<<<<
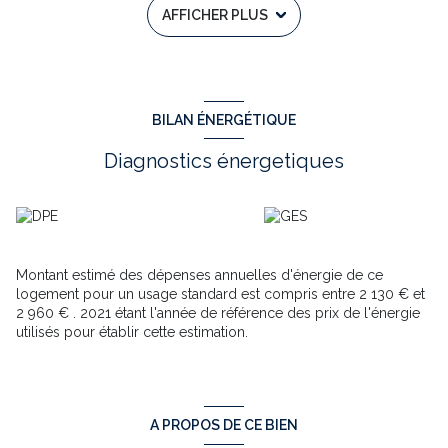
AFFICHER PLUS
attenante avec 2 chambres pour 110 m² habitable.
Les accès peuvent se faire d'un côté et de l'autre de cette
demeure pour préserver l'intimité des occupants ou du même
côté pour les familles réunies.
Sur le terrain d'une superficie de plus de 24 000 m², au calme
et arboré, vous trouverez un hangar de 300 m² avec fosse
BILAN ÉNERGÉTIQUE
mécanique, un double garage, un poulailler et d'autres
dépendances.
Diagnostics énergetiques
Cette bâtisse se situe à 5 minutes des petits commerces de
proximité et de l'école élémentaire. A 10 minutes de Montech et
de toutes les commodités.
N'ATTENDEZ PLUS, VENEZ VISITER AVEC GREGORY LIMBOSCH
DE L'AGENCE TOWER IMMOBILIER AU 06 59 82 27 99 Annonce
immobilière rédigée sous la responsabilité éditoriale de
Montant estimé des dépenses annuelles d'énergie de ce
Gregory LIMBOSCH - RSAC N°880 443 429 - MONTAUBAN. Les
logement pour un usage standard est compris entre 2 130 € et
honoraires sont à la charge du vendeur.
2 960 € . 2021 étant l'année de référence des prix de l'énergie
Les informations sur les risques auxquels ce bien est
utilisés pour établir cette estimation.
exposé sont disponibles sur le site Géorisques :
www.georisques.gouv.fr
Annonce proposée par un agent commercial
A PROPOS DE CE BIEN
>>>>
REQUIRED ACTION - Give the data back exactly, omitting all pictures.

TASK OUTPUT -
AFFICHER PLUS
attenante avec 2 chambres pour 110 m² habitable.
Les accès peuvent se faire d'un côté et de l'autre de cette
demeure pour préserver l'intimité des occupants ou du même
côté pour les familles réunies.
Sur le terrain d'une superficie de plus de 24 000 m², au calme
et arboré, vous trouverez un hangar de 300 m² avec fosse
BILAN ÉNERGÉTIQUE
mécanique, un double garage, un poulailler et d'autres
dépendances.
Diagnostics énergetiques
Cette bâtisse se situe à 5 minutes des petits commerces de
proximité et de l'école élémentaire. A 10 minutes de Montech et
de toutes les commodités.
N'ATTENDEZ PLUS, VENEZ VISITER AVEC GREGORY LIMBOSCH
DE L'AGENCE TOWER IMMOBILIER AU 06 59 82 27 99 Annonce
immobilière rédigée sous la responsabilité éditoriale de
Montant estimé des dépenses annuelles d'énergie de ce
Gregory LIMBOSCH - RSAC N°880 443 429 - MONTAUBAN. Les
logement pour un usage standard est compris entre 2 130 € et
honoraires sont à la charge du vendeur.
2 960 € . 2021 étant l'année de référence des prix de l'énergie
Les informations sur les risques auxquels ce bien est
utilisés pour établir cette estimation.
exposé sont disponibles sur le site Géorisques :
www.georisques.gouv.fr
Annonce proposée par un agent commercial
A PROPOS DE CE BIEN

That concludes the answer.